Avec la Maison Heinrich Heine et la Fondation Friedrich Ebert, Boulevard-Exterieur a récemment organisé un débat animé par Daniel Vernet sur l’avenir de la social-démocratie en Europe. Felix Butzlaff, chercheur à l’Institut de la recherche sur la démocratie à Göttingen , Gérard Grunberg, directeur de recherche au Centre d’études européennes de Sciences Po, Marc Lazar, directeur du Centre d’histoire de Sciences Po et professeur à l’IEP et à Rome, et Pauline Schnapper, professeur à l’Université Sorbonne Nouvelle se sont interrogés sur la crise de la gauche, la montée et l’impuissance de la gauche radicale. Comment ne pas perdre son âme sans perdre des électeurs ? Comment prendre en compte la mondialisation sans renoncer à combattre les inégalités ? Comment tenir compte des nouveaux clivages sociaux entre « élites » et classes populaires, entre Europe et souverainisme, entre ouverture et protection ? Telles sont les questions auxquelles sont confrontés, dans des conditions différentes selon les pays, les sociaux-démocrates européens.

La couverture de The Economist, 15 septembre 2015
la couverture de The Economist le 15 septembre 2015

Tsipras n’a pas réussi à renverser la table. Les institutions mandatées par l’Europe pour aider un pays à assainir ses finances, sous la houlette d’une coalition gouvernementale allemande à laquelle participe le parti social-démocrate (SPD), se sont opposées à un mouvement issu de la gauche radicale, qui affirmait, lui aussi, vouloir réformer son pays. Quel rôle peut encore jouer la social-démocratie dans une Europe dont l’intégration a été libérale ?
La crise, voire l’échec de la social-démocratie, sont manifestés dans l’Union européenne comme dans plusieurs Etats européens non seulement par la perte d’électeurs mais aussi par les succès de la concurrence que lui font sur sa gauche les radicaux ou les nouvelles formes partisanes. S’interrogeant sur les causes de ce recul des partis social-démocrates européens, les participants à la table ronde ont fait ressortir des particularités propres à chacun mais aussi des caractères communs à tous .

La perte des électeurs

La question même de l’échec de la social-démocratie est ambiguë. On peut en effet se demander ce qu’elle pourrait faire mais on peut se demander aussi si l’Europe peut être pour elle une planche de salut, car les sociaux-démocrates de tous les pays européens sont confrontés à des difficultés de même type, qu’ils aient choisi une politique social-démocrate classique ou qu’ils se soient ouverts au social-libéralisme.
Des caractères historiques particuliers à chaque pays interviennent cependant dans l’explication de cet échec. La crise de la social-démocratie en Grande-Bretagne s’est manifestée par l’élection de Jeremy Corbyn à la tête des travaillistes, et cela s’explique par la crise d’un parti qui a perdu les dernières élections et s’est profondément divisé. Beaucoup d’élus du parti étaient contre son élection, alors qu’en même temps l’héritage de Blair y est très controversé. Les travaillistes ont perdu des électeurs chez les ouvriers dans le nord de l’Angleterre et en Ecosse — au nord au profit du parti anti-européen Ukip et en Ecosse au profit des indépendantistes – ainsi qu’au sud, dans les classes moyennes revenues dans le giron conservateur.
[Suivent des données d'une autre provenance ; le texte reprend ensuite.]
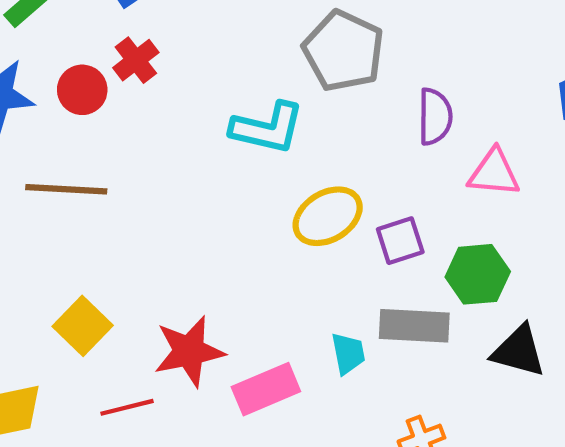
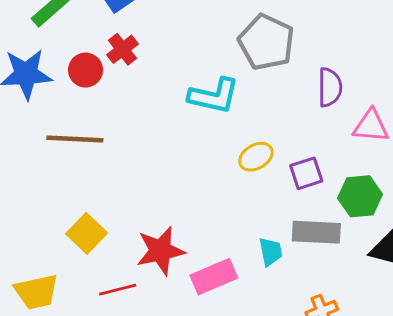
yellow ellipse: (328, 216) -> (256, 157), size x0.7

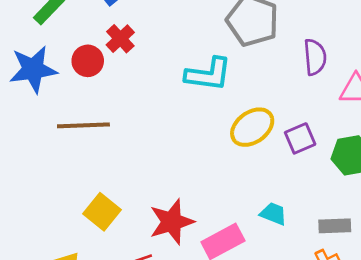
yellow ellipse: (256, 157) -> (252, 127), size x1.4
gray rectangle: (316, 232) -> (335, 226), moved, size x0.7
cyan trapezoid: (271, 252) -> (273, 214), turned -52

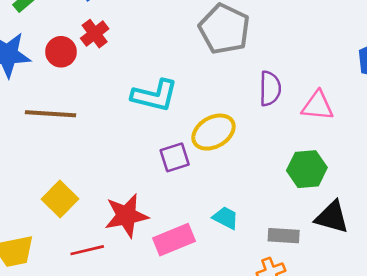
purple semicircle: (315, 57) -> (270, 88), moved
cyan L-shape: (208, 74) -> (155, 96), moved
purple square: (300, 138) -> (175, 157), moved

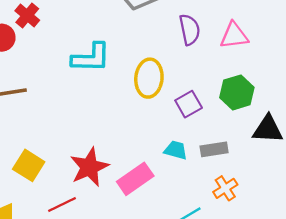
yellow ellipse: (213, 132) -> (149, 78), turned -42
purple square: (175, 157) -> (189, 104), moved
gray rectangle: (284, 236) -> (214, 149), moved

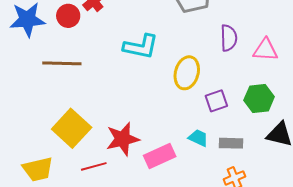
yellow square: (29, 165) -> (72, 128), size x1.4

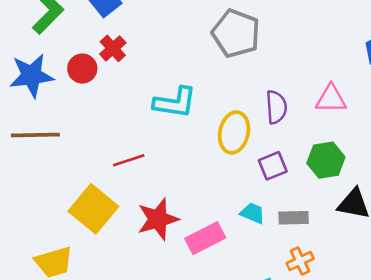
purple semicircle: (229, 38) -> (276, 107), moved
brown line: (62, 63) -> (35, 135), moved
red line: (94, 166) -> (129, 160), moved

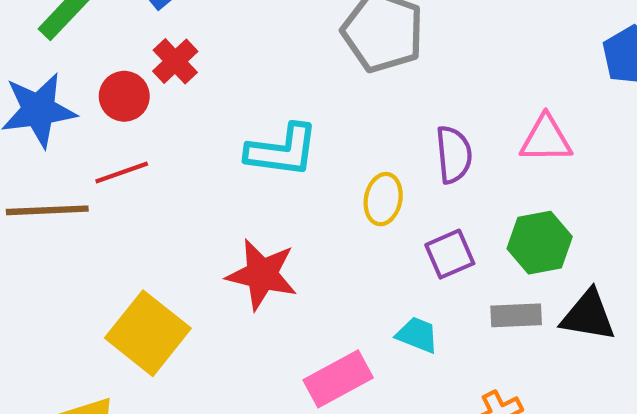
yellow ellipse: (234, 132) -> (383, 199), size x0.7
red line: (129, 160) -> (122, 172), moved
gray rectangle: (294, 218) -> (516, 315), moved
red star: (158, 219) -> (262, 274), moved, turned 30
Crise du parti ou crise du capitalisme

En Allemagne, où la social-démocratie a une longue tradition, les crises du parti sont souvent survenues à des époques où il n’était pas au pouvoir. La thèse officielle voulait que la crise ne soit pas celle du parti mais une crise du capitalisme. Quant au parti, lui, il était sur la bonne voie ! Mais ce n’est plus le cas, la recette des certitudes ne fonctionne plus. Et devant la fuite des électeurs désormais, pour Felix Butzlaff, une énorme pression pèse sur le SPD, comme d’ailleurs sur toute la social-démocratie européenne, pour gérer la politique au jour le jour et ne pas penser à l’avenir. C’est un piège pour le SPD. Comme le lien avec l’électorat semble ne plus fonctionner, il essaie de faire des réformes pour renforcer la participation des membres du parti et pour s’ouvrir à des nouveaux adhérents, des gens venant de ce qu’il est convenu d’appeler la société civile.
La social-démocratie a toujours été en crise. Marc Lazar rappelle le mot de Léon Blum en 1931 : « Toutes les conditions sont réunies pour démontrer la force et la pertinence de notre doctrine, et nous n’y arrivons pas ! »

La social-démocratie a toujours été en crise, mais ce qui a changé, ce sont les rapports à la démocratie dans nos sociétés. Avant même la crise politique des années 1990 et la fin de l’URSS et la déconfiture des partis communistes, dont les partis social-démocrates n’ont pas su recueillir l’héritage. Dès les années 1970 on est sorti de la société indolente et il a fallu inventer d’autres rapports à la démocratie. Mais est-ce que la crise économique est fondamentale dans celle de la social-démocratie ? Gérard Grunberg pose cette question en la replaçant dans une interrogation plus large, concernant en particulier le Parti socialiste français, celle du rapport au pouvoir et de son exercice.
Ces crises ont deux dimensions, analyse Felix Butzlaff, la crise de la social-démocratie en Allemagne, c’est à partir de 1973 la crise du « keynésianisme », la crise de la social-démocratie et de son ordre économique. Depuis 1973, ce sont les conditions d’existence même de la social-démocratie qui se sont dégradées en Allemagne. Le secteur des services devenait plus important que le secteur productif, d’où une diminution du nombre des ouvriers, d’où une diminution du nombre des membres du SPD. Le consensus entre les partenaires sociaux s’affaiblit. Les conditions existentielles de la social-démocratie s’effacent. C’est seulement dans les années 1990 que des succès nouveaux apparaissent, remis en cause par la crise de 2008… Apparemment, cette crise est celle du camp adverse, la crise du capitalisme libéral. En Allemagne et dans d’autres partis social-démocrates, on a l’impression d’avoir eu raison…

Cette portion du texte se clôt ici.